* _WHAT THE EXERCISE ASKS_
Copy each entry below exactly. No images.

Saved entries:
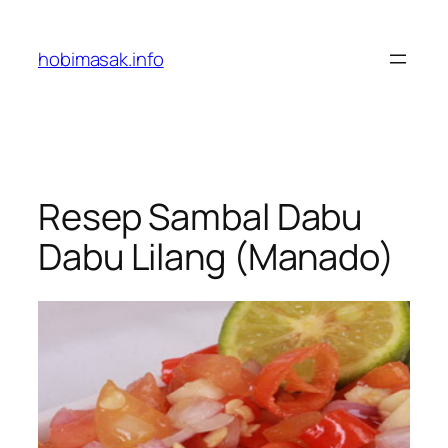
Skip
to
hobimasak.info
content
Resep Sambal Dabu
Dabu Lilang (Manado)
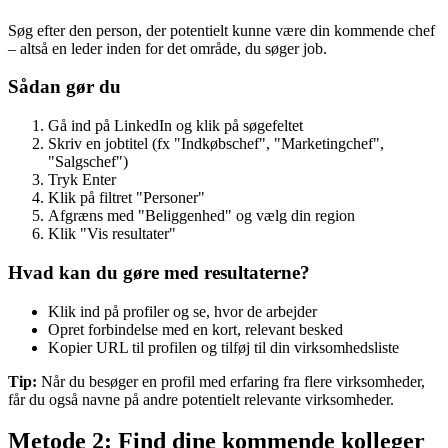
Søg efter den person, der potentielt kunne være din kommende chef
– altså en leder inden for det område, du søger job.
Sådan gør du
Gå ind på LinkedIn og klik på søgefeltet
Skriv en jobtitel (fx "Indkøbschef", "Marketingchef",
"Salgschef")
Tryk Enter
Klik på filtret "Personer"
Afgræns med "Beliggenhed" og vælg din region
Klik "Vis resultater"
Hvad kan du gøre med resultaterne?
Klik ind på profiler og se, hvor de arbejder
Opret forbindelse med en kort, relevant besked
Kopier URL til profilen og tilføj til din virksomhedsliste
Tip:
Når du besøger en profil med erfaring fra flere virksomheder,
får du også navne på andre potentielt relevante virksomheder.
Metode 2: Find dine kommende kolleger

* _EXPECTED OUTPUT_
Skip
to
hobimasak.info
content
Resep Sambal Dabu
Dabu Lilang (Manado)
Søg efter den person, der potentielt kunne være din kommende chef
– altså en leder inden for det område, du søger job.
Sådan gør du
Gå ind på LinkedIn og klik på søgefeltet
Skriv en jobtitel (fx "Indkøbschef", "Marketingchef",
"Salgschef")
Tryk Enter
Klik på filtret "Personer"
Afgræns med "Beliggenhed" og vælg din region
Klik "Vis resultater"
Hvad kan du gøre med resultaterne?
Klik ind på profiler og se, hvor de arbejder
Opret forbindelse med en kort, relevant besked
Kopier URL til profilen og tilføj til din virksomhedsliste
Tip:
Når du besøger en profil med erfaring fra flere virksomheder,
får du også navne på andre potentielt relevante virksomheder.
Metode 2: Find dine kommende kolleger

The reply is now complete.